“Well,” said the girl with Western frankness, “there’s a kind of stamp on Lance that you haven’t got. I figure he brought it with him from the old country. Still, one might take you for him if you stood with the light behind you, and you’re not quite a bad-looking man. It’s a kind of pity you’re so solemn.”
Witham smiled. “I don’t fancy that’s astonishing after losing two harvests in succession,” he said. “You see, there’s nobody back there in the old country to send remittances to me.”
The girl nodded with quick sympathy. “Oh, yes. The times are bad,” she said. “Well, you read your letters; I’m not going to worry you.”

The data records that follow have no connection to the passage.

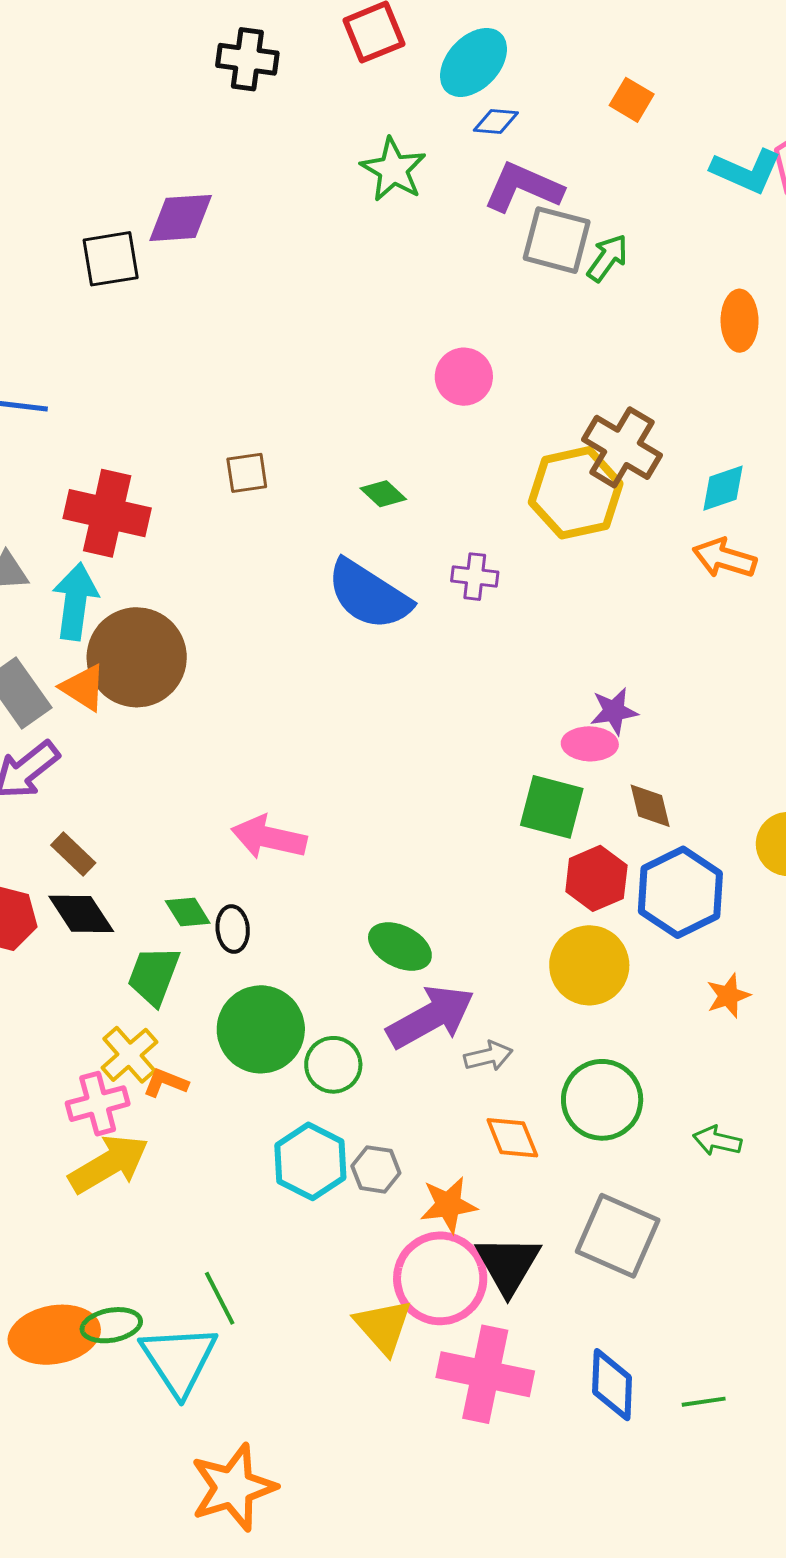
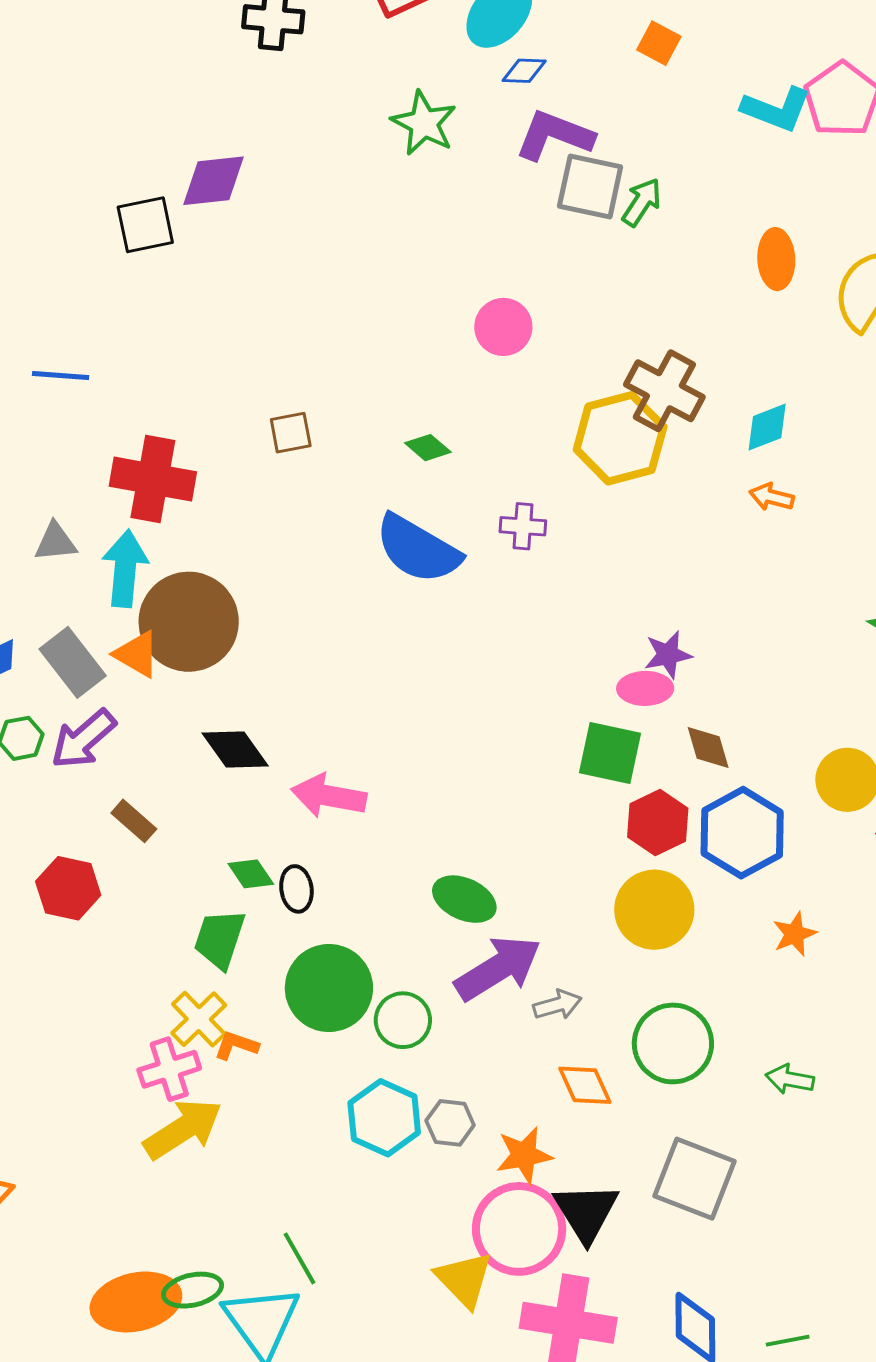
orange arrow: (724, 558) -> (772, 497), size x0.7
black diamond: (81, 914) -> (235, 749), moved

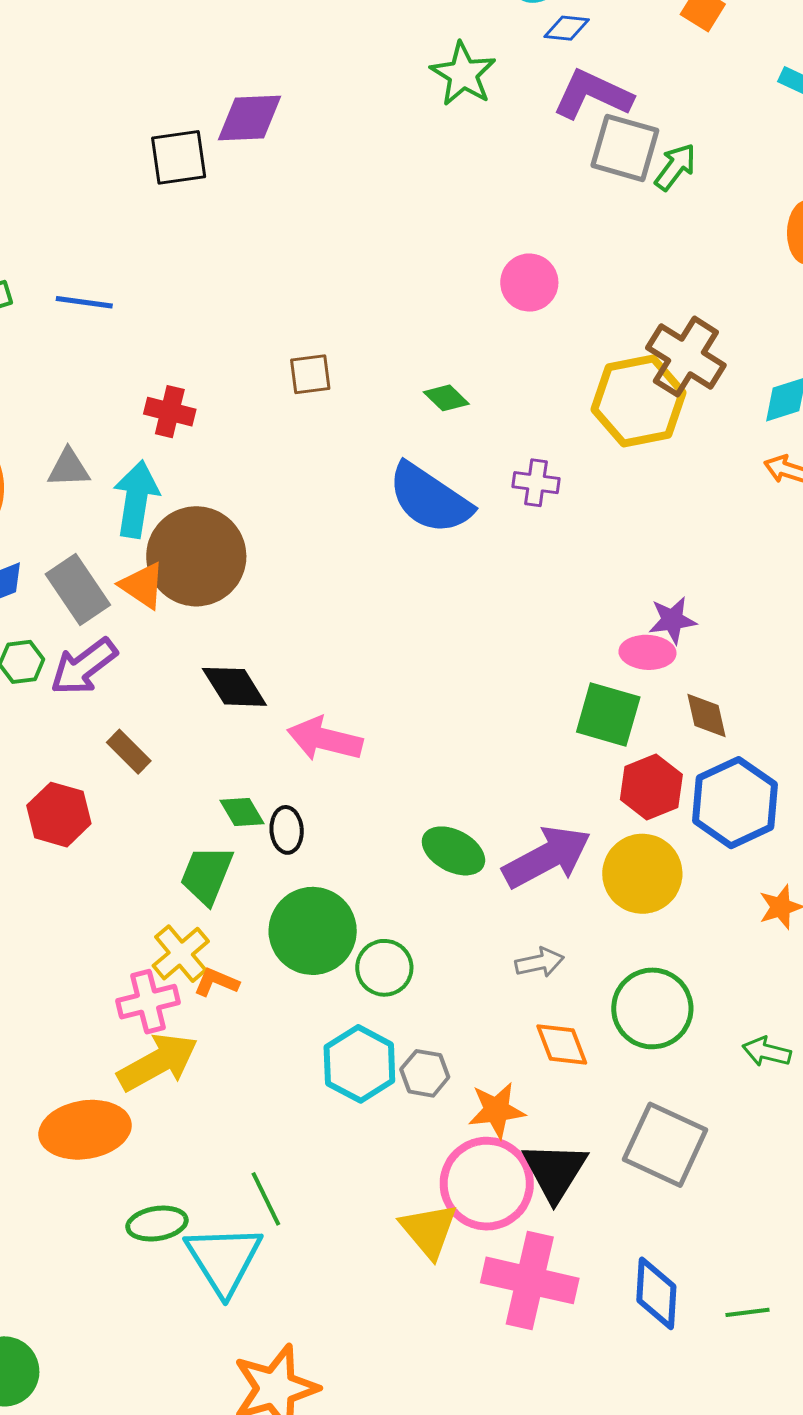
red cross: (153, 479) -> (170, 412), size x0.6
purple arrow: (498, 968) -> (547, 857), moved
orange ellipse: (136, 1302) -> (85, 1130), moved

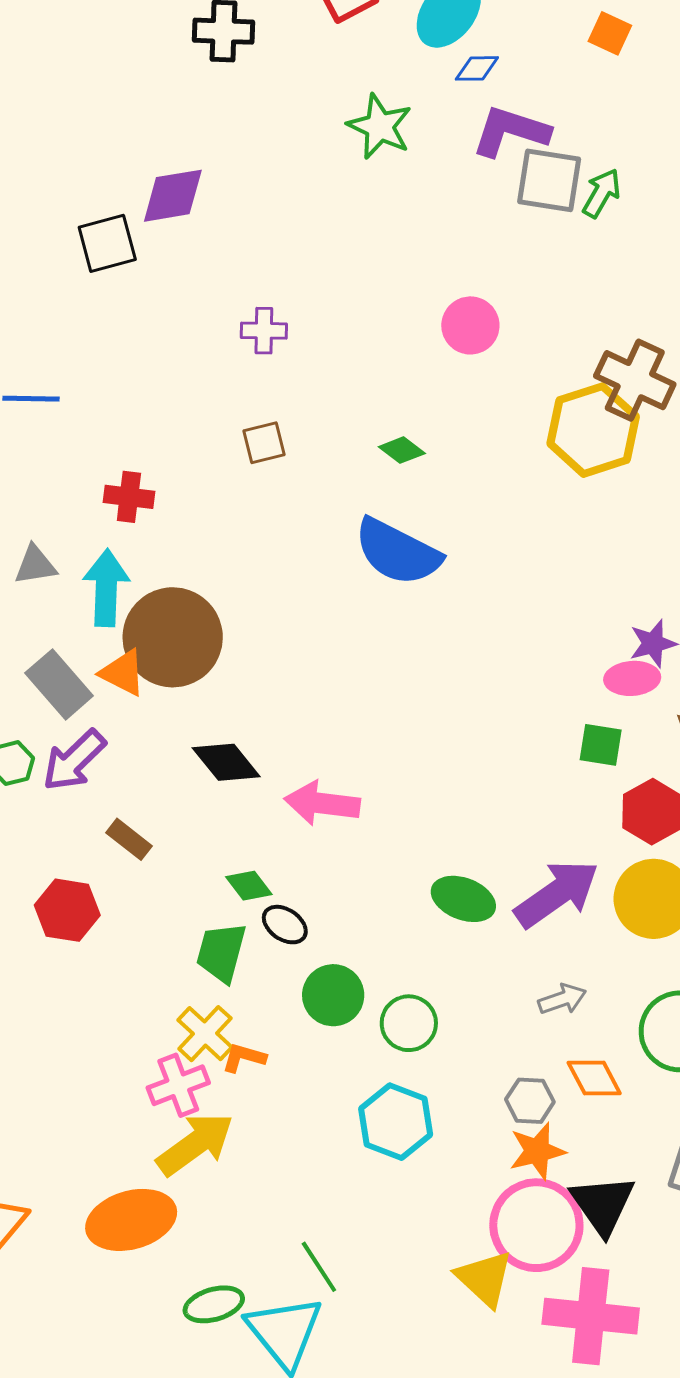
purple cross: (536, 483) -> (264, 331), moved
green square: (608, 715) -> (601, 745), size x0.7
black ellipse: (287, 830) -> (285, 925), moved, turned -45
green circle: (313, 931) -> (333, 995), size x0.7
gray hexagon: (425, 1073) -> (530, 1101), moved

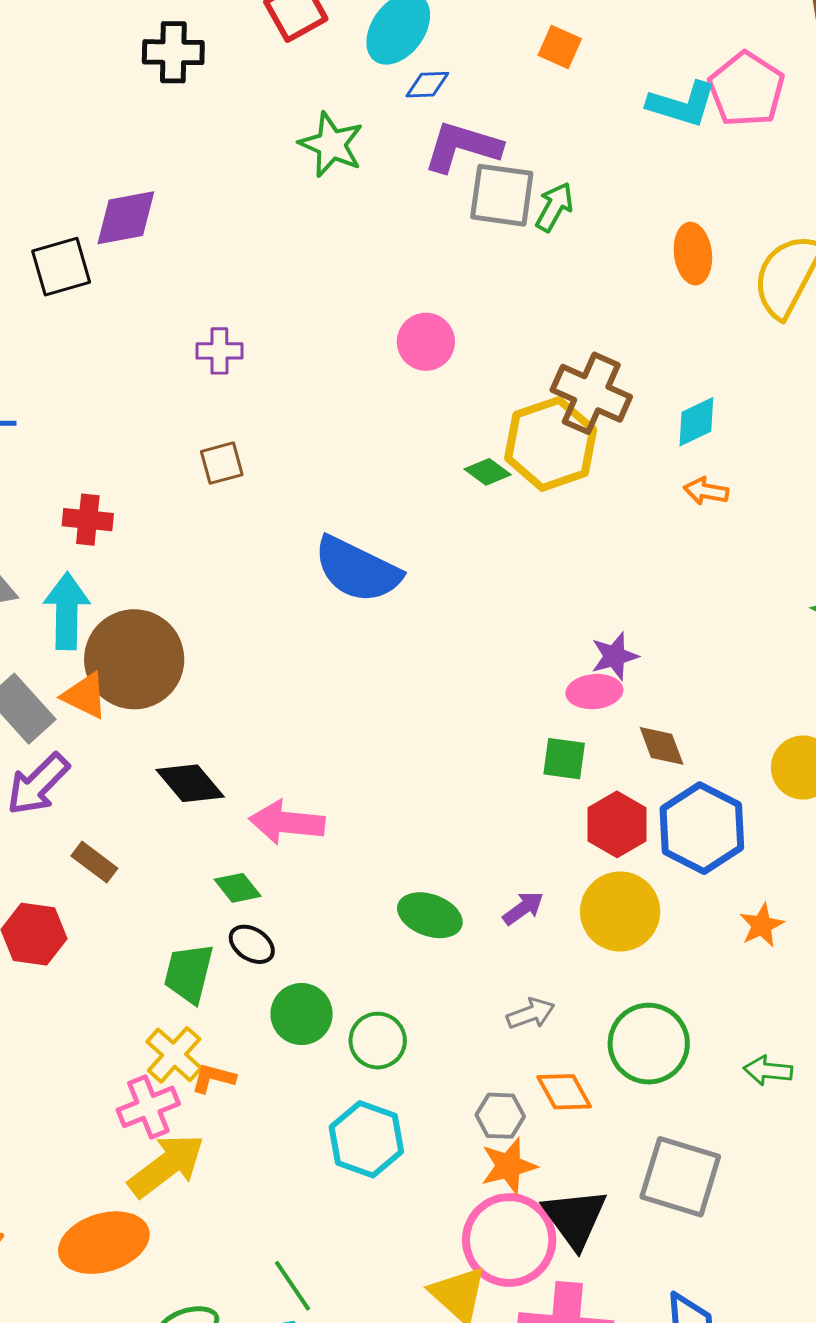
green diamond: (402, 450) -> (488, 472), moved
green diamond: (249, 886) -> (238, 888), moved
purple arrow: (557, 894) -> (523, 908), size x0.5

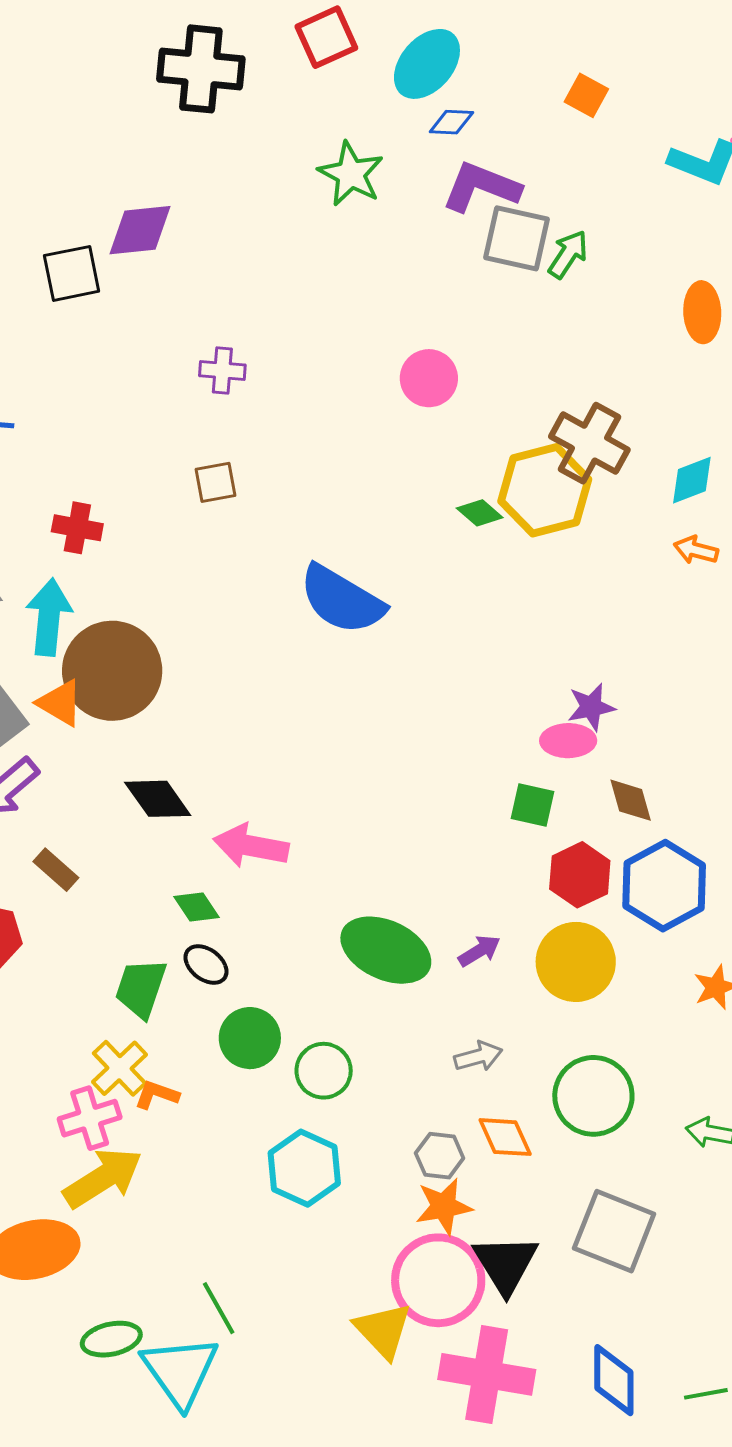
black cross: (173, 52) -> (201, 69), size x1.4
green ellipse: (430, 915) -> (386, 950), size x1.4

Witham sat down and opened the first envelope under the big lamp. It was from a land agent and mortgage-broker, and his face grew a trifle grimmer as he read, “In the present condition of the money market your request that we should carry you over is unreasonable, and we regret that unless you can extinguish at least half the loan we will be compelled to foreclose upon your holding.”
There was a little more of it, but that was sufficient for Witham, who knew it meant disaster, and it was with the feeling of one clinging desperately to the last shred of hope he tore open the second envelope. The letter it held was from a friend he had made in a Western city, and once entertained for a month at his ranch, but the man had evidently sufficient difficulties of his own to contend with.
“Very sorry, but it can’t be done,” he wrote. “I’m loaded up with wheat nobody will buy, and couldn’t raise five hundred dollars to lend any one just now,”
Witham sighed a little, but when he rose and slowly straightened himself nobody would have suspected he was looking ruin in the face. He had fought a slow, losing battle for six weary years, holding on doggedly though defeat appeared inevitable, and now when it had come he bore it impassively, for the struggle which, though he was scarcely twenty-six, had crushed all mirth and brightness out of his life, had given him endurance in place of them. Just then a man came bustling towards him, with the girl who bore a tray close behind.
“What are you doing with that coat on?” he said. “Get it off and sit down right there. The boys are about through with the mail and supper’s ready,”
Witham glanced at the steaming dishes hungrily, for he had passed most of the day in the bitter frost, eating very little, and there was still a drive of twenty miles before him.
“It is time I was taking the trail,” he said.